Why Did You Give It A Go? It sounded like an interesting proposition – nothing more than that, really.
Is It Any Good? It’s fucking great! But don’t go into it expecting anything even remotely like a traditional science-fiction story or series, because it’s not that at all. It’s a profoundly oblique series, which uses sci-fi trappings as nothing more than that – trappings, which exist to allow an interrogation of the characters and their situations. Everything is extremely slow-paced and considered, every shot lingered on and posed. A few early episodes faintly recall either The Twilight Zone (original flavour) or Black Mirror in that there’s a loose moral parable at work but it’s also absolutely nothing like either of those shows and actually has closer alignment with H.G. Wells’s The Time Machine, where the titular mechanism was nothing more than a convenience to allow the exploration of society that Wells really wanted to talk about.
An early episode deals with one of the hoariest clichés in sci-fi, body swapping, as two teenage boys exchange bodies thanks to a rusted old iron ball that looks like an old, hollowed out naval mine, but the approach and genuine thoughtfulness given to the characters and what it would actually mean to them breathes fresh life into even the stalest of concepts. In another episode a schoolgirl finds and repairs a device which freezes time and allows her to be alone with her boyfriend, but is ultimately forced to confront what the word “forever” means when it really could mean that, rather than being the throwaway words of a lovelorn teenager. Throughout the series, innocence and a child-like perspective allows the wonders of what happen to be accepted at face value while opening up more than enough scope to interrogate the characters each episode. Every single person on screen, from the most minor character to a major guest spot from Jonathan Pryce in one episode, have a deep sense of interiority and it’s the show’s ability to render these characters as real people that makes the series so successful.
How Many Episodes Did You Watch? All of them.
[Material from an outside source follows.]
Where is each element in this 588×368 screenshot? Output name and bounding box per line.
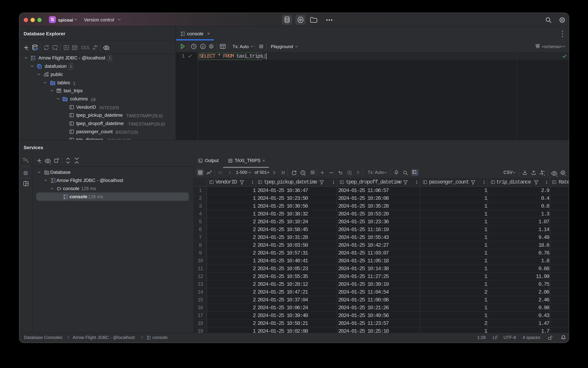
svg-text:p: p (202, 45, 204, 48)
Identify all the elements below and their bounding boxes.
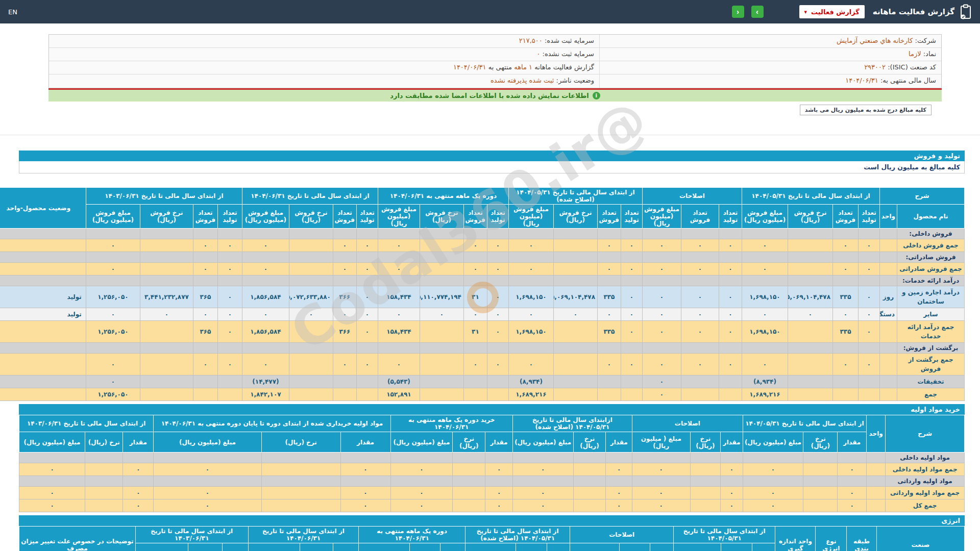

It’s eight episodes long and each one is unique in its own way so all of them deserve to be savoured.
Would You Recommend It? Wholeheartedly. But again, don’t expect a traditional sci-fi show. It doesn’t all “come together” in the final episode, there’s no bafflegab solution as to how The Loop works and there’s no overarching plot. If you go in expecting that you’re going to be very disappointed. If you go in expecting an exquisitely-constructed character piece with a unifying aesthetic that can be both profoundly moving and intensely emotional then you’re in for a treat. And a word about that aesthetic – it’s all lifted from Stålenhag’s work which is intentionally retro, so there’s a lot of mid-century design, technology is mostly pre-internet and even the cars are old Saab’s and Volvo’s to complete that that retro feel. The detail of the world is magnificently well-crafted and make it feel incredibly lived-in and real in a way that’s not often the case in science fiction.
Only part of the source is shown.